* EXERCISE AIM *
Copy exactly, and only, the lines from the line containing "Dauereinsatz mit" through the last line of the records below, both included.

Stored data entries
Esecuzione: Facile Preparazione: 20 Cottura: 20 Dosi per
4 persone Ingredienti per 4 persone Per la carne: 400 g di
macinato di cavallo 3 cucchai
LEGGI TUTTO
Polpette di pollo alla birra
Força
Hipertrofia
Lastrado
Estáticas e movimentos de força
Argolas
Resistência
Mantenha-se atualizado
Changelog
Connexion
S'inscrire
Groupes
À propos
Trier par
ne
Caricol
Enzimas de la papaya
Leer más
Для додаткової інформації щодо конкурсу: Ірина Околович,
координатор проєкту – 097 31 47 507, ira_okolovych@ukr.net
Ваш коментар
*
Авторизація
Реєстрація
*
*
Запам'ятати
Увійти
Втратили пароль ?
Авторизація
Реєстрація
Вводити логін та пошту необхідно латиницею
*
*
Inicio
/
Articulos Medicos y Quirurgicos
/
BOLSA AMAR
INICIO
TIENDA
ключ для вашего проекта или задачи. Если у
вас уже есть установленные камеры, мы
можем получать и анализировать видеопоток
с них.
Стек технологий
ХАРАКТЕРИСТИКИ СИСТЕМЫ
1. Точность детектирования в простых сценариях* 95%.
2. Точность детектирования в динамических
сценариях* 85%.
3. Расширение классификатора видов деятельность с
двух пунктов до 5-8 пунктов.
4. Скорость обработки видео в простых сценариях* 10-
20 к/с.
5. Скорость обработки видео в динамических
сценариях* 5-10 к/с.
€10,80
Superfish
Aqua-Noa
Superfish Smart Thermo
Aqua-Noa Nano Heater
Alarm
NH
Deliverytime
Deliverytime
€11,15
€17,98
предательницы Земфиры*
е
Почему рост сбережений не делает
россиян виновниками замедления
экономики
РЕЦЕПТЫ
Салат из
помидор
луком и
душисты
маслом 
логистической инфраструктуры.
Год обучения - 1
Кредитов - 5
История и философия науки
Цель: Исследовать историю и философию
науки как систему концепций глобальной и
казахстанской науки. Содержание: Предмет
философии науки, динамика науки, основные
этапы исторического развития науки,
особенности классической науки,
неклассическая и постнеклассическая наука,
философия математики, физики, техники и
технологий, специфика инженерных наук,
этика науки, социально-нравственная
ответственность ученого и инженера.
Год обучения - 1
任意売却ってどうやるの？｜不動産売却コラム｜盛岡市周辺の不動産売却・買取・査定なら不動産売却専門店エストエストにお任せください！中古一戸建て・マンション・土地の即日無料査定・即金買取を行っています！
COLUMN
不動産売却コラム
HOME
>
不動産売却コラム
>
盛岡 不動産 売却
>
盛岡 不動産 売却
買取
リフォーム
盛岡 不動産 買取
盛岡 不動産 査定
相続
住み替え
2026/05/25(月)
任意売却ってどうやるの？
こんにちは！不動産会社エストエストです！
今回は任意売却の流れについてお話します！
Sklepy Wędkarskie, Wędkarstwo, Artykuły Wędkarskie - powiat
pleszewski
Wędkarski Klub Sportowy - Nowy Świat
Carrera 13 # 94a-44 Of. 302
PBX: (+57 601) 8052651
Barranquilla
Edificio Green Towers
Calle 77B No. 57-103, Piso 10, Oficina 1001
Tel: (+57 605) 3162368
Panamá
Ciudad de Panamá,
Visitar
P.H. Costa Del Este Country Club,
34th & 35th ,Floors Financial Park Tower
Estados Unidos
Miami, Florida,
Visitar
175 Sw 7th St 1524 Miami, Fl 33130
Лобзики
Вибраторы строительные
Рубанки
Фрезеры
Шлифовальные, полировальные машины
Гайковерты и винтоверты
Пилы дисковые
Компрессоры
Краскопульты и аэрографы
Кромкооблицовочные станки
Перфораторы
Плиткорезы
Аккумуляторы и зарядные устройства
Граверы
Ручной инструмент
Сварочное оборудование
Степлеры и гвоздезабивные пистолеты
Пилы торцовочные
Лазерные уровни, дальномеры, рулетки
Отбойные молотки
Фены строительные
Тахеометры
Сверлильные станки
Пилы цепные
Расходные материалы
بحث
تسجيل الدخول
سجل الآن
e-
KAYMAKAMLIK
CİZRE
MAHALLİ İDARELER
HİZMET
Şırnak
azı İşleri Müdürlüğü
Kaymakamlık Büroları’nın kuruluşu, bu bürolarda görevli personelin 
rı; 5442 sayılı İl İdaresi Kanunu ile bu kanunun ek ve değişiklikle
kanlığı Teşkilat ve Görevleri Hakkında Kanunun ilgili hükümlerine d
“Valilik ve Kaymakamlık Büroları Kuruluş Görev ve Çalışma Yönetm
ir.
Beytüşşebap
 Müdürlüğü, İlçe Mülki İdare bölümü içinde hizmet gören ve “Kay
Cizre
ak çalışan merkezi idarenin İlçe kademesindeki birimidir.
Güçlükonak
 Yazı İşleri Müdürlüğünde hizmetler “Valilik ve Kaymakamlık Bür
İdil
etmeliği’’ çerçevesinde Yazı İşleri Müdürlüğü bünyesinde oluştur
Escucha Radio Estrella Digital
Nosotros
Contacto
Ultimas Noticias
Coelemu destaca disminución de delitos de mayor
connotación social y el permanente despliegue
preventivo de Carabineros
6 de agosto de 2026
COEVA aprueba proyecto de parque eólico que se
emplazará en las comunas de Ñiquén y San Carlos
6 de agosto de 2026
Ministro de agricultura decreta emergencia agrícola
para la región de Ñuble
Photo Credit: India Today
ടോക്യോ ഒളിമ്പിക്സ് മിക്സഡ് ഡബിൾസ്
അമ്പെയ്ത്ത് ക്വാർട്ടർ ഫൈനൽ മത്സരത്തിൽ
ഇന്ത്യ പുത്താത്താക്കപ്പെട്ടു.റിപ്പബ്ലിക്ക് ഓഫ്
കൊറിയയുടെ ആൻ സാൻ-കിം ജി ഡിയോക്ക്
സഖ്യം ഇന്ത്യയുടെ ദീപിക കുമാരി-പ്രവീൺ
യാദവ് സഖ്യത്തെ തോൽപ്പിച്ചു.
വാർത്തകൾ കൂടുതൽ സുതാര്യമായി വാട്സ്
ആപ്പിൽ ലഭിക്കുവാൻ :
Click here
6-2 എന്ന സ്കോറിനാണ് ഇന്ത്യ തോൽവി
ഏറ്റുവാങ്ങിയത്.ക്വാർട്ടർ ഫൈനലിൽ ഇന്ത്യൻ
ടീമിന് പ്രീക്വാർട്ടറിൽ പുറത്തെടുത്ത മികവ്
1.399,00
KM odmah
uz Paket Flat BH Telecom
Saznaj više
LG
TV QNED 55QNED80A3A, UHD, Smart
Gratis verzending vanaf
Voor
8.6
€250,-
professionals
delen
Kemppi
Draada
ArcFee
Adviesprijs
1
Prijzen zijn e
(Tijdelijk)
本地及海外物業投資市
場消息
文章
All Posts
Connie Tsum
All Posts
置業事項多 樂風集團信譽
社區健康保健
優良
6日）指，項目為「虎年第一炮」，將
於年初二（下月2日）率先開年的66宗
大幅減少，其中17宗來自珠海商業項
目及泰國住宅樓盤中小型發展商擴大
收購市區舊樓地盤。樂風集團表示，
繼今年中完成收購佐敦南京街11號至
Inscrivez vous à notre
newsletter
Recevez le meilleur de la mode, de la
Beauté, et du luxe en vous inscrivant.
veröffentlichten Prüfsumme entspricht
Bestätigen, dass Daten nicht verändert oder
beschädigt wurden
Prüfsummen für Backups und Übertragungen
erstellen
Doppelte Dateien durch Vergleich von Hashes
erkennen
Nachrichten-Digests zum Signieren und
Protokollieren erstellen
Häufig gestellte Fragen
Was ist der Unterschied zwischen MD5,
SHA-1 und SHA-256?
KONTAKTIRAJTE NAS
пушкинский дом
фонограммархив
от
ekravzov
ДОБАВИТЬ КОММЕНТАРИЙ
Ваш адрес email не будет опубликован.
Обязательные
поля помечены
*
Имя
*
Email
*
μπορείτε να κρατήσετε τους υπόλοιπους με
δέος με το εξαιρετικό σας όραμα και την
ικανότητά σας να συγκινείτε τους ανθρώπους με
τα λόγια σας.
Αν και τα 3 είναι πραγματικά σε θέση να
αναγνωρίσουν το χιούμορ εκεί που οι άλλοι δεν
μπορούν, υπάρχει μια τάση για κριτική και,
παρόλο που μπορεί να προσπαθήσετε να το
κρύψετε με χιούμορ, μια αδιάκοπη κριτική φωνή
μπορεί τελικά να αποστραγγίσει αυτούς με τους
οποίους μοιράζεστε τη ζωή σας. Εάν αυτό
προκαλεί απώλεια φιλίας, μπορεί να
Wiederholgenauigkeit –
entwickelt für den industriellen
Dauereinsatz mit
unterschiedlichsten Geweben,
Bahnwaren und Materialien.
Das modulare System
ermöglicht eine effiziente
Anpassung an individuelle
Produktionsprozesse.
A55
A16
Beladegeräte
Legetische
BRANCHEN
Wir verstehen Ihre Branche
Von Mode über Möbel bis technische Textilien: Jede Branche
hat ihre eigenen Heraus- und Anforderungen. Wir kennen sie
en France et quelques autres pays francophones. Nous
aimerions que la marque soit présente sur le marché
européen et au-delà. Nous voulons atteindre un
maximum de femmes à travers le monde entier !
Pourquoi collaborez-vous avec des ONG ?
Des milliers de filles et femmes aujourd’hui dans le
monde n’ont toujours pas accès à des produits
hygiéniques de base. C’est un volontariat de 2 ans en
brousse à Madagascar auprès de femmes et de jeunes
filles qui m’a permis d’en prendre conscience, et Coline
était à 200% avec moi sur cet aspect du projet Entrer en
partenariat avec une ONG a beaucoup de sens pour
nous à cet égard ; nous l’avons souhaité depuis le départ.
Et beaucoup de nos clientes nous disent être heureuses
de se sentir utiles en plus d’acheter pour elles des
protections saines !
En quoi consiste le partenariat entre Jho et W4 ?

* FINAL ANSWER *
Dauereinsatz mit
unterschiedlichsten Geweben,
Bahnwaren und Materialien.
Das modulare System
ermöglicht eine effiziente
Anpassung an individuelle
Produktionsprozesse.
A55
A16
Beladegeräte
Legetische
BRANCHEN
Wir verstehen Ihre Branche
Von Mode über Möbel bis technische Textilien: Jede Branche
hat ihre eigenen Heraus- und Anforderungen. Wir kennen sie
en France et quelques autres pays francophones. Nous
aimerions que la marque soit présente sur le marché
européen et au-delà. Nous voulons atteindre un
maximum de femmes à travers le monde entier !
Pourquoi collaborez-vous avec des ONG ?
Des milliers de filles et femmes aujourd’hui dans le
monde n’ont toujours pas accès à des produits
hygiéniques de base. C’est un volontariat de 2 ans en
brousse à Madagascar auprès de femmes et de jeunes
filles qui m’a permis d’en prendre conscience, et Coline
était à 200% avec moi sur cet aspect du projet Entrer en
partenariat avec une ONG a beaucoup de sens pour
nous à cet égard ; nous l’avons souhaité depuis le départ.
Et beaucoup de nos clientes nous disent être heureuses
de se sentir utiles en plus d’acheter pour elles des
protections saines !
En quoi consiste le partenariat entre Jho et W4 ?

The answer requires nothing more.